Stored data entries
________________________________________

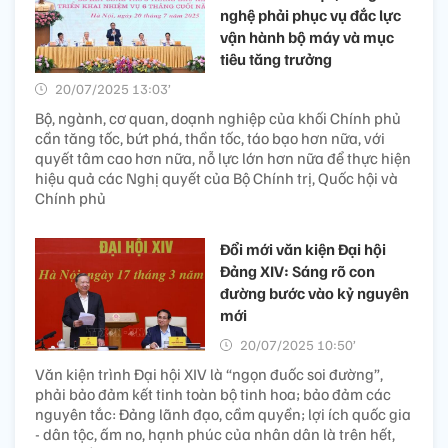
nghệ phải phục vụ đắc lực
vận hành bộ máy và mục
tiêu tăng trưởng
20/07/2025 13:03’
Bộ, ngành, cơ quan, doạnh nghiệp của khối Chính phủ
cần tăng tốc, bứt phá, thần tốc, táo bạo hơn nữa, với
quyết tâm cao hơn nữa, nỗ lực lớn hơn nữa để thực hiện
hiệu quả các Nghị quyết của Bộ Chính trị, Quốc hội và
Chính phủ
Đổi mới văn kiện Đại hội
Đảng XIV: Sáng rõ con
đường bước vào kỷ nguyên
mới
20/07/2025 10:50’
Văn kiện trình Đại hội XIV là “ngọn đuốc soi đường”,
phải bảo đảm kết tinh toàn bộ tinh hoa; bảo đảm các
nguyên tắc: Đảng lãnh đạo, cầm quyền; lợi ích quốc gia
- dân tộc, ấm no, hạnh phúc của nhân dân là trên hết,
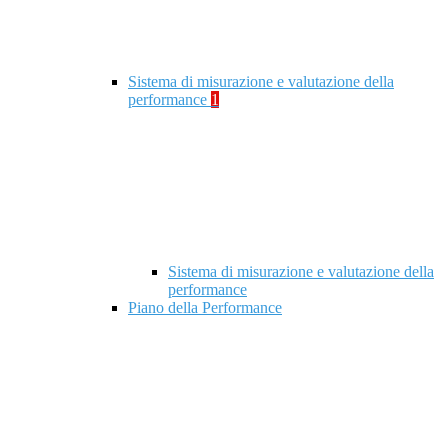
Sistema di misurazione e valutazione della
performance
1
Sistema di misurazione e valutazione della
performance
Piano della Performance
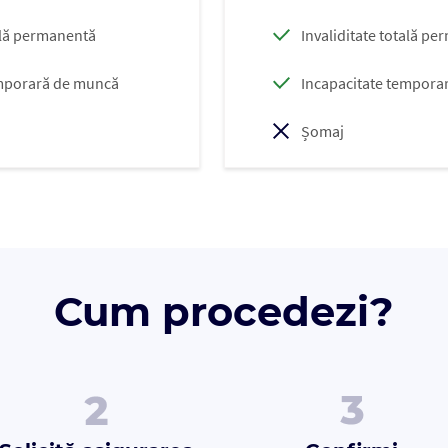
tală permanentă
Invaliditate totală p
emporară de muncă
Incapacitate tempora
Șomaj
Cum procedezi?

________________________________________

Drop every picture, then write out the remaining entries above exactly as they appear.

**Written solution:**
nghệ phải phục vụ đắc lực
vận hành bộ máy và mục
tiêu tăng trưởng
20/07/2025 13:03’
Bộ, ngành, cơ quan, doạnh nghiệp của khối Chính phủ
cần tăng tốc, bứt phá, thần tốc, táo bạo hơn nữa, với
quyết tâm cao hơn nữa, nỗ lực lớn hơn nữa để thực hiện
hiệu quả các Nghị quyết của Bộ Chính trị, Quốc hội và
Chính phủ
Đổi mới văn kiện Đại hội
Đảng XIV: Sáng rõ con
đường bước vào kỷ nguyên
mới
20/07/2025 10:50’
Văn kiện trình Đại hội XIV là “ngọn đuốc soi đường”,
phải bảo đảm kết tinh toàn bộ tinh hoa; bảo đảm các
nguyên tắc: Đảng lãnh đạo, cầm quyền; lợi ích quốc gia
- dân tộc, ấm no, hạnh phúc của nhân dân là trên hết,
Sistema di misurazione e valutazione della
performance
1
Sistema di misurazione e valutazione della
performance
Piano della Performance
tală permanentă
Invaliditate totală p
emporară de muncă
Incapacitate tempora
Șomaj
Cum procedezi?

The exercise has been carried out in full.